Il sistema di istruzione va inteso come agenzia di alfabetizzazione primaria (scuola dell’infanzia, scuola primaria e scuola media) e di alfabetizzazione secondaria (canali liceali e formazione professionale). Come Scuola dell’obbligo – a partire dal glorioso modello del Tempo pieno – ha il compito di garantire all’intera utenza i saperi essenziali tramite i quali fronteggiare criticamente una società dai saperi complessi. Nel medagliere del Tempo pieno petroniano brillano questi inconfondibili stemmi formativi: l’apertura all’ambiente (la scuola si allunga sull’intera rete dei luoghi dell’educazione, naturali e socioculturali, valorizzati a potenziali Aule didattiche decentrate), la partecipazione/gestione sociale (occasione ineludibile per tramutare la scuola in casa della Cultura), la ricerca e il lavoro di gruppo (strategie vincenti per trasformare il sistema di istruzione in officina di Metodo: bottega in cui si impara a imparare), l’interazione classe/interclasse (strategia remunerativa per avviare la pratica dei Laboratori in forma di angoli didattici, centri di interesse, ateliers e altro).

2. LA FORMAZIONE PER L’INTERO ARCO DELLA VITA

Il sistema di istruzione va inteso come il capitale umano che il cittadino avrà a disposizione lungo il viaggio della vita. Le città progressiste del nostro paese – Bologna é una di queste – sono chiamate sollecitamente a incamminarsi per sentieri di segno “opposto” rispetto a quelli tracciati dalla Buona/Scuola renziana. Rifiutiamo il paradigma fondante del Presidente del Consiglio: il capitale/umano fa rima con due monete da capitalizzare nella società della globalizzazione dei mercati e dell’informazione digitale.monete per la scuola

• La prima moneta va spesa nel mondo del lavoro: siamo all’enfasi delle conoscenze utili alle imprese. Domanda. E il sapere “non” utile?

• La seconda moneta va spesa nel mondo mediatico: siamo all’enfasi dell’erogazione elettronica che apre la strada all’avvento di un’umanità dal pensiero/unico e dal cuore catramato. Domanda. E il pensiero critico?

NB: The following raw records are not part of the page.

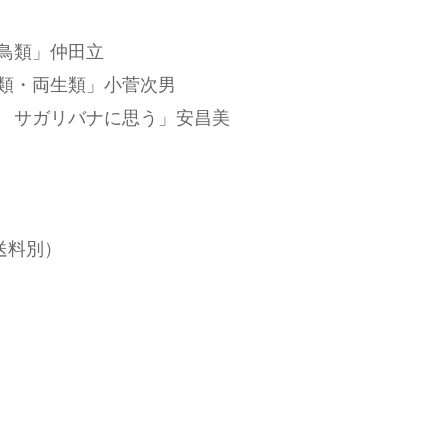
鳥類」仲田立
類・両生類」小菅次男
 サガリバナに思う」安昌美
送料別）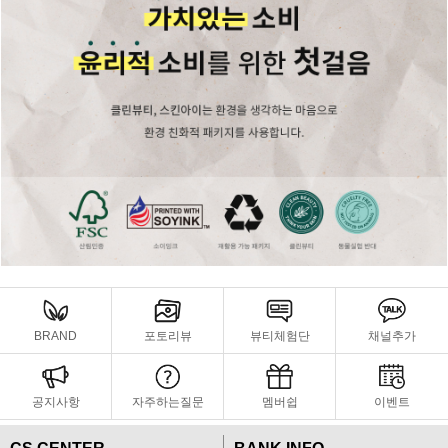
BRAND
포토리뷰
뷰티체험단
채널추가
공지사항
자주하는질문
멤버쉽
이벤트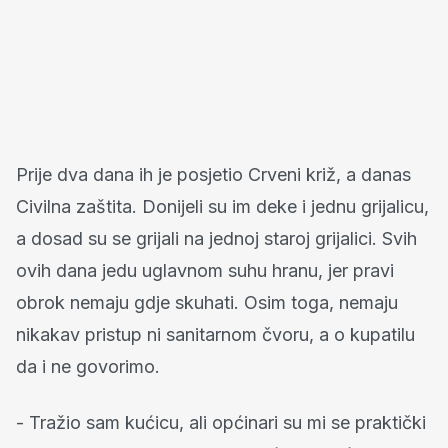
Prije dva dana ih je posjetio Crveni križ, a danas
Civilna zaštita. Donijeli su im deke i jednu grijalicu,
a dosad su se grijali na jednoj staroj grijalici. Svih
ovih dana jedu uglavnom suhu hranu, jer pravi
obrok nemaju gdje skuhati. Osim toga, nemaju
nikakav pristup ni sanitarnom čvoru, a o kupatilu
da i ne govorimo.
- Tražio sam kućicu, ali općinari su mi se praktički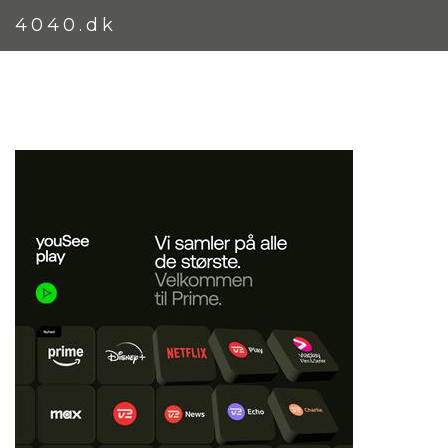
4040.dk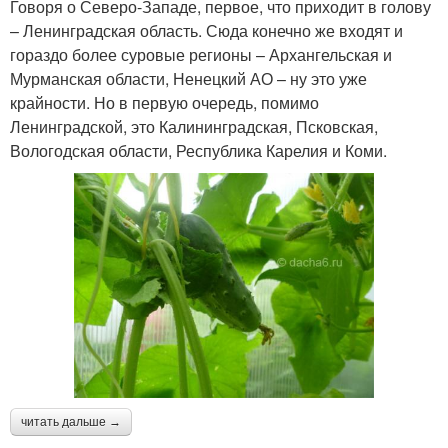
Говоря о Северо-Западе, первое, что приходит в голову
– Ленинградская область. Сюда конечно же входят и
гораздо более суровые регионы – Архангельская и
Мурманская области, Ненецкий АО – ну это уже
крайности. Но в первую очередь, помимо
Ленинградской, это Калининградская, Псковская,
Вологодская области, Республика Карелия и Коми.
читать дальше →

Le città dell’Educazione hanno il dovere di cancellare questa caricatura del capitale umano mettendo in circolazione ben altre monete. Cioè a dire, una formazione e un’istruzione di lunga durata, in grado di non evaporare e morire precocemente dentro le aziende o i palinsesti televisivi. Soltanto progettando e dando vita ad un sistema formativo “integrato” si potrà pervenire a una formazione continua, capace di sbarcare su spiagge popolate di menti plurali. Vale a dire, in luoghi dell’educazione dove si promuovono e si abilitano, anche nel pianeta dell’informazione digitale, quei dispositivi mentali superiori (di analisi e di sintesi, di induzione e di deduzione) fondamentali per alimentare la macchina della mente non solo di accumuli cognitivi, ma anche di formae/mentis titolari delle capacità logiche, operative e generative del pensiero.